Apa para pebisnis selalu pergi bekerja bahkan di akhir pekan?
Bagas hanya tidak habis pikir. Ia masuk ke dalam kamar Ayahnya sambil mengeluarkan berbagai gerutuan pada setiap langkahnya. Setelah menemukan apa yang ia cari, Bagas segera pergi menuju alamat yang telah Ayahnya kirimkan padanya.
Bagas hanya akan meminta bantuan pada Bayu jika saja Abangnya tidak mempunyai acara atau apa lah itu yang melibatkan dirinya dengan dosen pembimbing yang Bagas tau bernama Bima. Ia merasa bahwa Bayu hanya semakin dekat dengan dosen itu. Tidak jarang Abangnya sampai menginap di tempat sosok itu.
Bagas hanya membayangkan apakah mungkin nanti jika ia memasuki masa-masa skripsi, akan sesibuk Abangnya? Ia hanya berharap akan mendapatkan dosen pembimbing yang baik. Seperti Pak Bima, misalnya. Bagas melihat sosok itu sebagai sosok yang pintar dan sangat mampu untuk membimbingnya.

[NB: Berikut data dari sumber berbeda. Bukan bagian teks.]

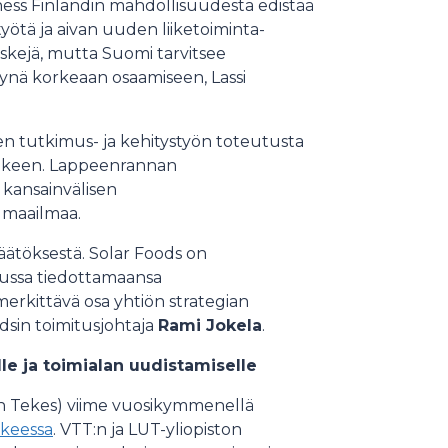
ess Finlandin mahdollisuudesta edistää
työtä ja aivan uuden liiketoiminta-
iskejä, mutta Suomi tarvitsee
ynä korkeaan osaamiseen, Lassi
 tutkimus- ja kehitystyön toteutusta
 jälkeen. Lappeenrannan
 kansainvälisen
e maailmaa.
äätöksestä. Solar Foods on
uussa tiedottamaansa
erkittävä osa yhtiön strategian
dsin toimitusjohtaja
Rami Jokela
.
lle ja toimialan uudistamiselle
oin Tekes) viime vuosikymmenellä
keessa
. VTT:n ja LUT-yliopiston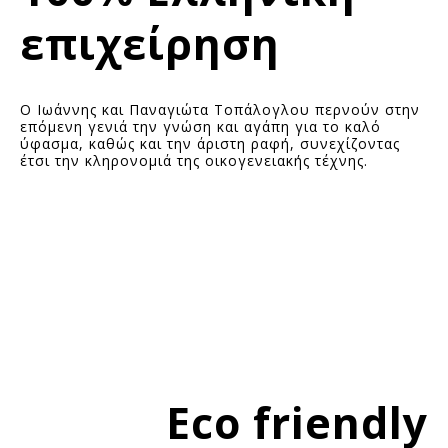
επιχείρηση
Ο Ιωάννης και Παναγιώτα Τοπάλογλου περνούν στην
επόμενη γενιά την γνώση και αγάπη για το καλό
ύφασμα, καθώς και την άριστη ραφή, συνεχίζοντας
έτσι την κληρονομιά της οικογενειακής τέχνης.
Eco friendly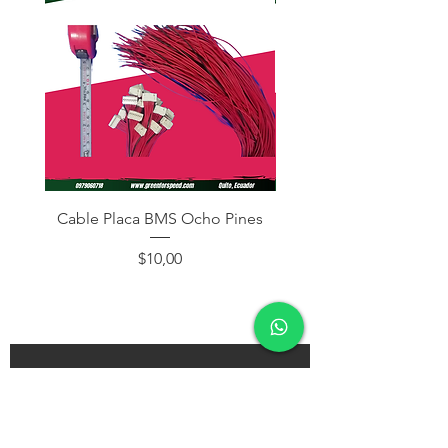
Cable Placa BMS Ocho Pines
Cable Placa BMS Dos
Precio
$10,00
¡Subscríbete y recibe descuentos en tu próxima
compra!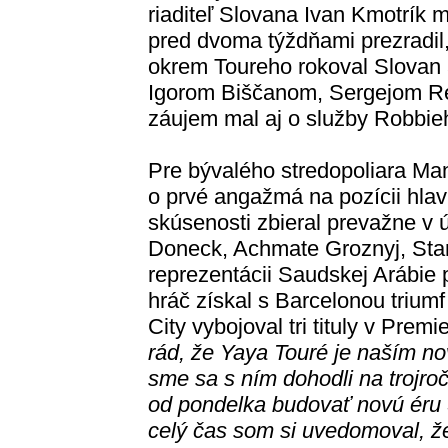
riaditeľ Slovana Ivan Kmotrík m
pred dvoma týždňami prezradil
okrem Toureho rokoval Slovan 
Igorom Biščanom, Sergejom R
záujem mal aj o služby Robbi
Pre bývalého stredopoliara Ma
o prvé angažmá na pozícii hla
skúsenosti zbieral prevažne v ú
Doneck, Achmate Groznyj, Stan
reprezentácii Saudskej Arábie
hráč získal s Barcelonou trium
City vybojoval tri tituly v Premi
rád, že Yaya Touré je naším n
sme sa s ním dohodli na trojr
od pondelka budovať novú éru 
celý čas som si uvedomoval, ž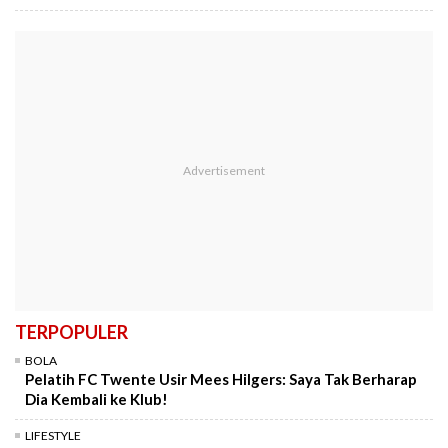
TERPOPULER
BOLA
Pelatih FC Twente Usir Mees Hilgers: Saya Tak Berharap
Dia Kembali ke Klub!
LIFESTYLE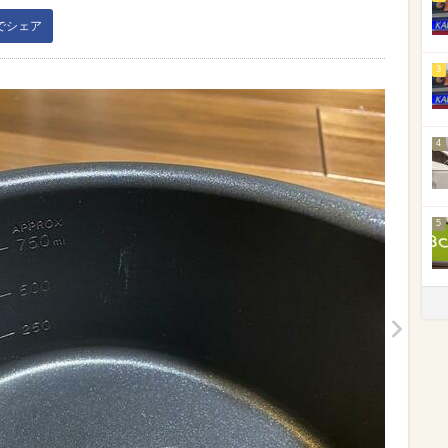
kでシェア
3
4
5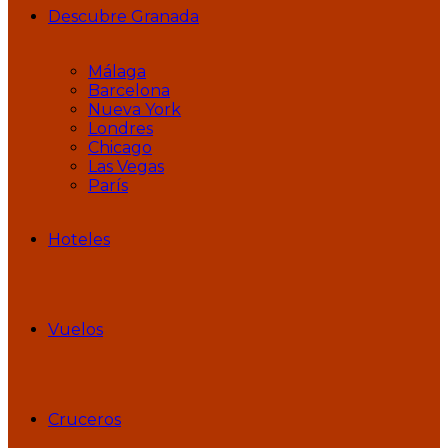
Descubre Granada
Málaga
Barcelona
Nueva York
Londres
Chicago
Las Vegas
París
Hoteles
Vuelos
Cruceros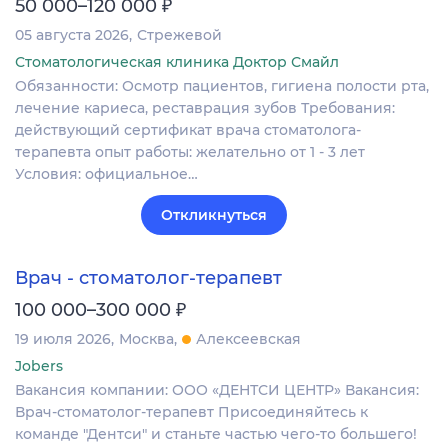
₽
50 000–120 000
05 августа 2026
Стрежевой
Стоматологическая клиника Доктор Смайл
Обязанности: Осмотр пациентов, гигиена полости рта,
лечение кариеса, реставрация зубов Требования:
действующий сертификат врача стоматолога-
терапевта опыт работы: желательно от 1 - 3 лет
Условия: официальное…
Откликнуться
Врач - стоматолог-терапевт
₽
100 000–300 000
19 июля 2026
Москва
Алексеевская
Jobers
Вакансия компании: ООО «ДЕНТСИ ЦЕНТР» Вакансия:
Врач-стоматолог-терапевт Присоединяйтесь к
команде "Дентси" и станьте частью чего-то большего!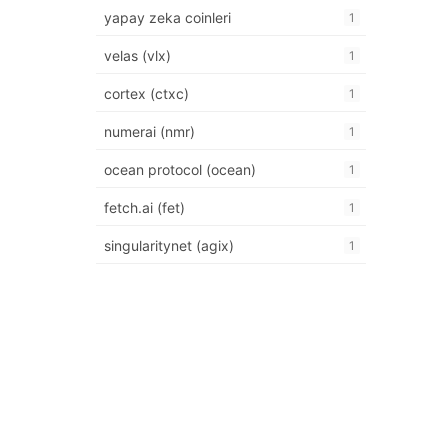
yapay zeka coinleri
1
velas (vlx)
1
cortex (ctxc)
1
numerai (nmr)
1
ocean protocol (ocean)
1
fetch.ai (fet)
1
singularitynet (agix)
1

Sebuah helaan nafas besar kembali datang dari Bagas.
Ia masih duduk di bangku SMA saat ini dan pemikiran untuk mengalami masa-masa skripsi masih berada jauh sekali di hadapannya. Ia hanya harus fokus dan memikirkan ujiannya yang akan datang. Hanya itu saja. Tapi ada bagian di dalam otak kecil Bagas yang masih memikirkan tentang sosok itu.
Luke.
Ditambah dengan kabar pertunangannya yang sudah semakin dekat.
Ketika memikirkan itu, seperti ada beban berat yang sengaja menempel pada pundak Bagas. Rasanya berat tapi di saat bersamaan, ia tidak mau melepaskan beban tersebut. Menurutnya, semua kenangan yang berhubungan dengan Luke; baik itu senang maupun sedih; yang membuatnya sakit maupun bahagia, hanya harus Bagas simpan baik-baik.
Karena bagaimanapun, Luke adalah seseorang yang sangat Bagas sayangi.
Semua pikiran itu hanya hilang seketika saat tiba-tiba hujan turun dengan amat sangat deras. Bagas sama sekali tidak memprediksi hal ini. Bukankah saat pergi dari rumah tadi, cuaca begitu cerah?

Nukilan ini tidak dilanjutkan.